An Metz youth product, Toto began his senior career in Cameroon with Canon Yaoundé before moving to Italy to sign for Legnano. He moved to Scotland signing as an amateur for Greenock Morton before being quickly released. He moved to Singapore with Étoile in 2011 and then to under-23 side Courts Young Lions.

==Career==

===Youth level===
Toto started his professional career in the youth teams at Metz. He holds French nationality.

===Scotland===
Heart of Midlothian manager Jim Jefferies brought Toto to Edinburgh on trial in August 2010 and was trying to finalise the deal with the FIGC over his registration after his last club Legnano were wound up. During his trial he appeared as a second-half substitute in a friendly against Premier League side Blackburn Rovers.

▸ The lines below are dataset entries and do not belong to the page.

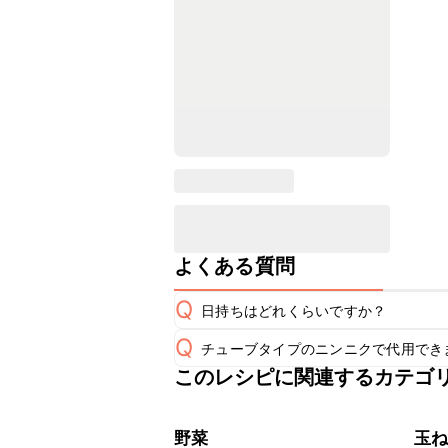
よくある質問
Q
日持ちはどれくらいですか？
Q
チューブタイプのニンニクで代用でき
保存期間は冷蔵で当日中が目安です。
A
このレシピに関連するカテゴ
チューブタイプのニンニクを使用して
A
※日持ちは目安です。
こちら
野菜
玉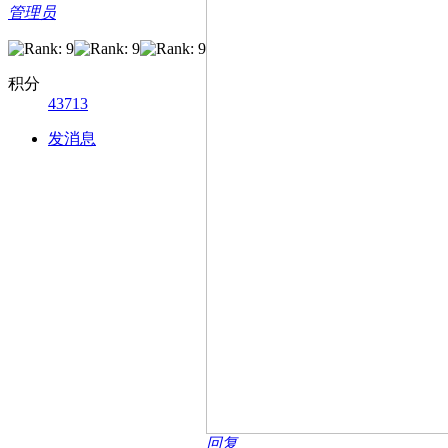
管理员
积分
43713
发消息
回复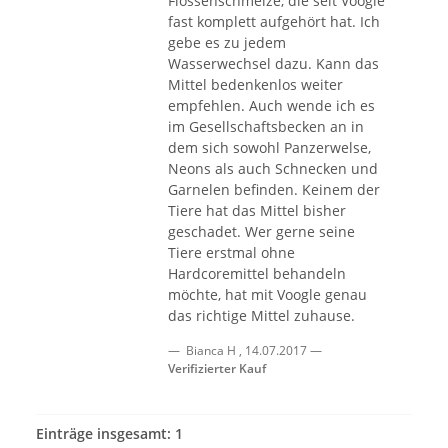
Flossenschmelze, die seit Voogle
fast komplett aufgehört hat. Ich
gebe es zu jedem
Wasserwechsel dazu. Kann das
Mittel bedenkenlos weiter
empfehlen. Auch wende ich es
im Gesellschaftsbecken an in
dem sich sowohl Panzerwelse,
Neons als auch Schnecken und
Garnelen befinden. Keinem der
Tiere hat das Mittel bisher
geschadet. Wer gerne seine
Tiere erstmal ohne
Hardcoremittel behandeln
möchte, hat mit Voogle genau
das richtige Mittel zuhause.
Bianca H
,
14.07.2017
Verifizierter Kauf
Einträge insgesamt: 1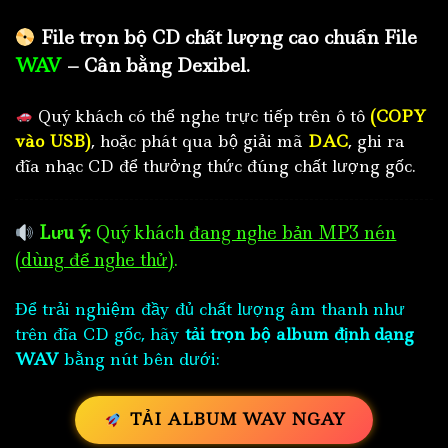
File trọn bộ CD chất lượng cao chuẩn File
WAV
– Cân bằng Dexibel.
Quý khách có thể nghe trực tiếp trên ô tô
(COPY
vào USB)
, hoặc phát qua bộ giải mã
DAC
, ghi ra
đĩa nhạc CD để thưởng thức đúng chất lượng gốc.
Lưu ý:
Quý khách
đang nghe bản MP3 nén
(dùng để nghe thử)
.
Để trải nghiệm đầy đủ chất lượng âm thanh như
trên đĩa CD gốc, hãy
tải trọn bộ album định dạng
WAV
bằng nút bên dưới:
TẢI ALBUM WAV NGAY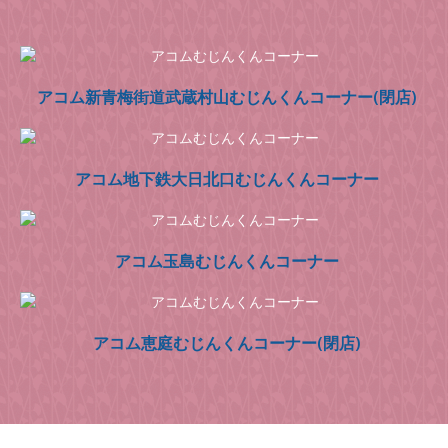
アコム新青梅街道武蔵村山むじんくんコーナー(閉店)
アコム地下鉄大日北口むじんくんコーナー
アコム玉島むじんくんコーナー
アコム恵庭むじんくんコーナー(閉店)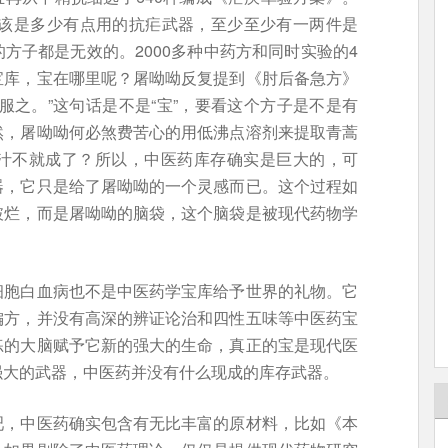
应该是多少有点用的抗疟武器，至少至少有一两件是
方子都是无效的。2000多种中药方和同时实验的4
宝库，宝在哪里呢？屠呦呦反复提到《肘后备急方》
服之。”这句话是不是“宝”，要看这个方子是不是有
然，屠呦呦何必煞费苦心的用低沸点溶剂来提取青蒿
汁不就成了？所以，中医药库存确实是巨大的，可
器，它只是给了屠呦呦的一个灵感而已。这个过程如
破烂，而是屠呦呦的脑袋，这个脑袋是被现代药物学
细胞白血病也不是中医药学宝库给予世界的礼物。它
偏方，并没有高深的辨证论治和四性五味等中医药宝
练的大脑赋予它新的强大的生命，真正的宝是现代医
强大的武器，中医药并没有什么现成的库存武器。
吧，中医药确实包含有无比丰富的原材料，比如《本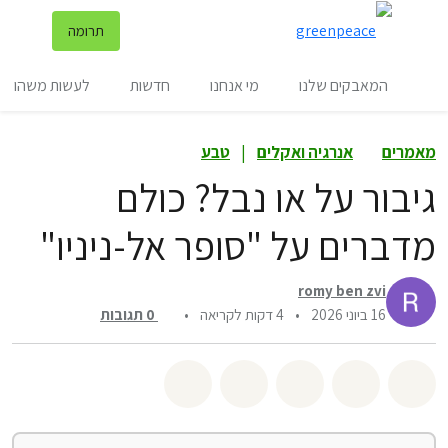
שינ
תרומה
תפריט
המאבקים שלנו
מי אנחנו
חדשות
לעשות משהו
מאמרים
אנרגיה ואקלים
|
טבע
גיבור על או נבל? כולם
מדברים על "סופר אל-ניניו"
romy ben zvi
16 ביוני 2026
•
4 דקות לקריאה
•
0
תגובות
שיתוף whatsapp
שיתוף facebook
שיתוף twitter
שיתוף email
לשתף בbluesky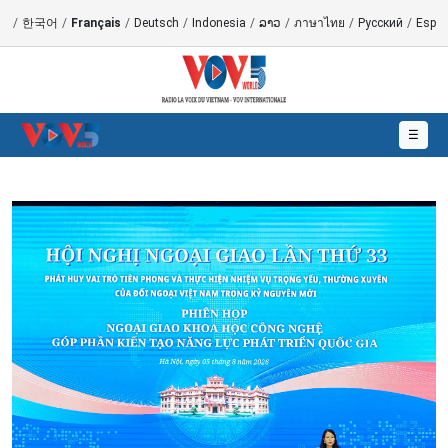
語
/
한국어
/
Français
/
Deutsch
/
Indonesia
/
ລາວ
/
ภาษาไทย
/
Русский
/
Españ
☰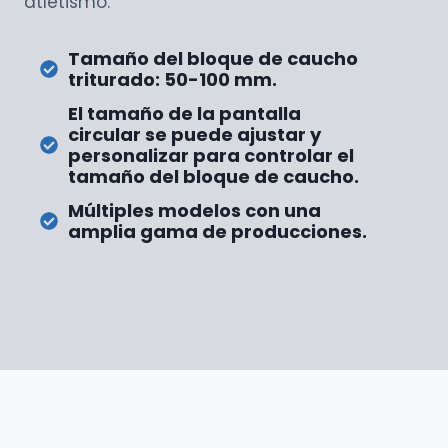
atletismo.
Tamaño del bloque de caucho
triturado: 50-100 mm.
El tamaño de la pantalla
circular se puede ajustar y
personalizar para controlar el
tamaño del bloque de caucho.
Múltiples modelos con una
amplia gama de producciones.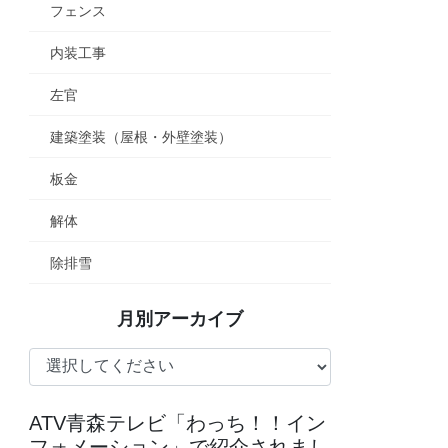
フェンス
内装工事
左官
建築塗装（屋根・外壁塗装）
板金
解体
除排雪
月別アーカイブ
ATV青森テレビ「わっち！！イン
フォメーション」で紹介されまし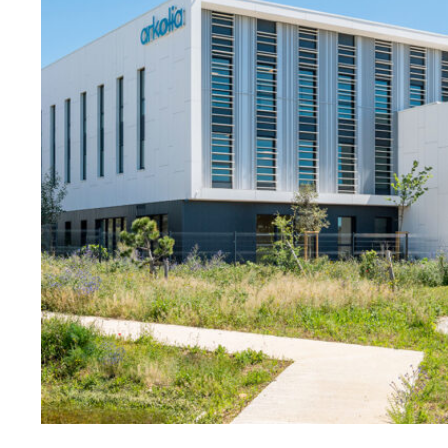
MAUGUIO
EN SAVOIR
+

He spent the last part of 2010 on an amateur contract with Greenock Morton, in the hope of moving permanently to Hearts in January 2011. Allan Moore stated that he was unlikely to be kept on due to failing to find form, saying that:
"To be honest, I would have to say he's been disappointing".
 As a result, Toto was released by Morton towards the end of 2010, and returned to the land of his birth.

===Singapore===
In March 2011, Toto signed for Étoile in the S.League in Singapore. After scoring 12 goals in 24 league games for Étoile, the club gave up their place in the S.League to concentrate on grass roots football. Toto signed for Courts Young Lions in January 2012. Young Lions had finished four places below Étoile the previous season.

===Greece===
In the first 2013 transfer window, Toto transferred to Greek side Doxa Drama in the second tier. Toto was released by Dramas at the end of the season having failed to score in 15 matches.